▶ _ACTION ITEM_: Every line below that holds the string "Måned" should be copied.
#### SUPPLIED DATA ####
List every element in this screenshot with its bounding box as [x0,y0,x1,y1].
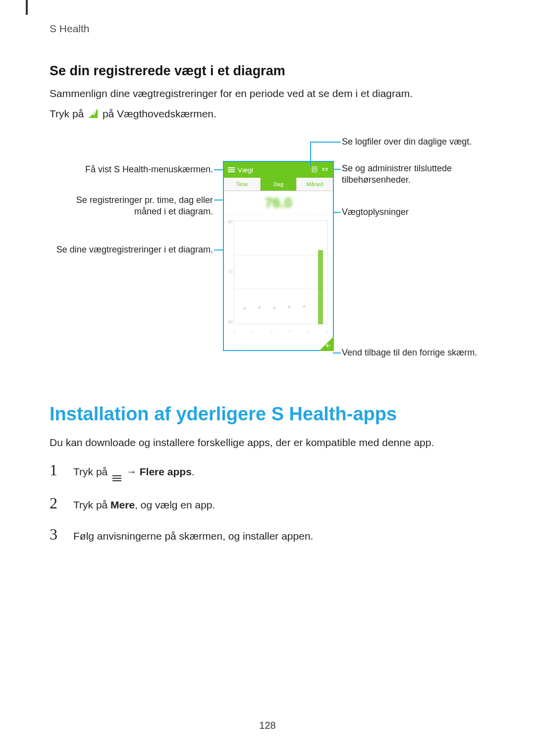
step-text: Tryk på Mere, og vælg en app. [73,499,215,511]
step-post: , og vælg en app. [135,499,215,510]
main-heading: Installation af yderligere S Health-apps [50,403,485,425]
leader-line [333,353,341,353]
leader-line [214,250,223,251]
instruction-post: på Vægthovedskærmen. [103,108,216,119]
leader-line [333,169,341,170]
step-1: 1 Tryk på → Flere apps. [50,461,485,481]
phone-title: Vægt [238,166,253,174]
weight-value: 76.0 [224,191,333,215]
step-pre: Tryk på [73,466,110,477]
menu-icon[interactable] [228,167,235,172]
svg-marker-0 [89,108,98,117]
tab-dag[interactable]: Dag [261,178,297,191]
section-instruction: Tryk på på Vægthovedskærmen. [50,106,485,124]
step-text: Følg anvisningerne på skærmen, og instal… [73,530,313,542]
page-number: 128 [0,720,535,731]
step-suffix: . [192,466,195,477]
step-bold: Flere apps [140,466,192,477]
callout-weight: Vægtoplysninger [342,206,485,218]
page-tab-mark [26,0,28,15]
chart-icon [88,107,99,124]
section-intro: Sammenlign dine vægtregistreringer for e… [50,86,485,102]
step-number: 3 [50,525,63,544]
tab-time[interactable]: Time [224,178,261,191]
tab-maned[interactable]: Måned [297,178,333,191]
step-3: 3 Følg anvisningerne på skærmen, og inst… [50,525,485,544]
leader-line [310,142,311,165]
callout-menu: Få vist S Health-menuskærmen. [50,164,213,175]
link-icon[interactable] [321,166,329,174]
step-number: 1 [50,461,63,479]
annotated-diagram: Vægt Time Dag Måned 76.0 907050 [50,136,485,384]
arrow-icon: → [126,466,137,477]
step-2: 2 Tryk på Mere, og vælg en app. [50,494,485,512]
leader-line [333,212,341,213]
callout-accessory: Se og administrer tilsluttede tilbehørse… [342,163,485,186]
section2-intro: Du kan downloade og installere forskelli… [50,435,485,451]
weight-chart: 907050 •••••• [224,215,333,339]
header-app-name: S Health [50,23,485,35]
log-icon[interactable] [311,166,318,174]
phone-tabs: Time Dag Måned [224,178,333,191]
phone-mock: Vægt Time Dag Måned 76.0 907050 [223,161,334,351]
callout-tabs: Se registreringer pr. time, dag eller må… [50,195,213,218]
callout-log: Se logfiler over din daglige vægt. [342,136,490,148]
steps-list: 1 Tryk på → Flere apps. 2 Tryk på Mere, … [50,461,485,544]
step-text: Tryk på → Flere apps. [73,466,195,481]
callout-chart: Se dine vægtregistreringer i et diagram. [50,244,213,255]
menu-icon [112,475,121,481]
step-pre: Tryk på [73,499,110,510]
leader-line [310,142,341,143]
leader-line [214,200,223,201]
leader-line [214,169,223,170]
step-bold: Mere [110,499,135,510]
step-number: 2 [50,494,63,512]
section-title: Se din registrerede vægt i et diagram [50,63,485,79]
callout-back: Vend tilbage til den forrige skærm. [342,347,490,358]
phone-titlebar[interactable]: Vægt [224,162,333,178]
instruction-pre: Tryk på [50,108,87,119]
####
▶ _SOLUTION TO THE PROBLEM_:
tab-maned[interactable]: Måned [297,178,333,191]
annotated-diagram: Vægt Time Dag Måned 76.0 907050 [50,136,485,384]
phone-tabs: Time Dag Måned [224,178,333,191]
phone-mock: Vægt Time Dag Måned 76.0 907050 [223,161,334,351]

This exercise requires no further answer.